▶ [DATA SECTION]
########
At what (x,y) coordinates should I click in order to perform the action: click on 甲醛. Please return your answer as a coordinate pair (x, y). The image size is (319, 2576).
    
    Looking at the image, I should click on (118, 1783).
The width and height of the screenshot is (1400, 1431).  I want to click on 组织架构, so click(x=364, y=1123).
########
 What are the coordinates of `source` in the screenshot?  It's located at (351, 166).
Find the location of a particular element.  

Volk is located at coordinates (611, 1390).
########
▶ [PROBLEM REQUIREMENTS]
Go through the lines above and count those that include "screenshot"; give the total and nothing more.

▶ [RESULT OF THE TASK]
2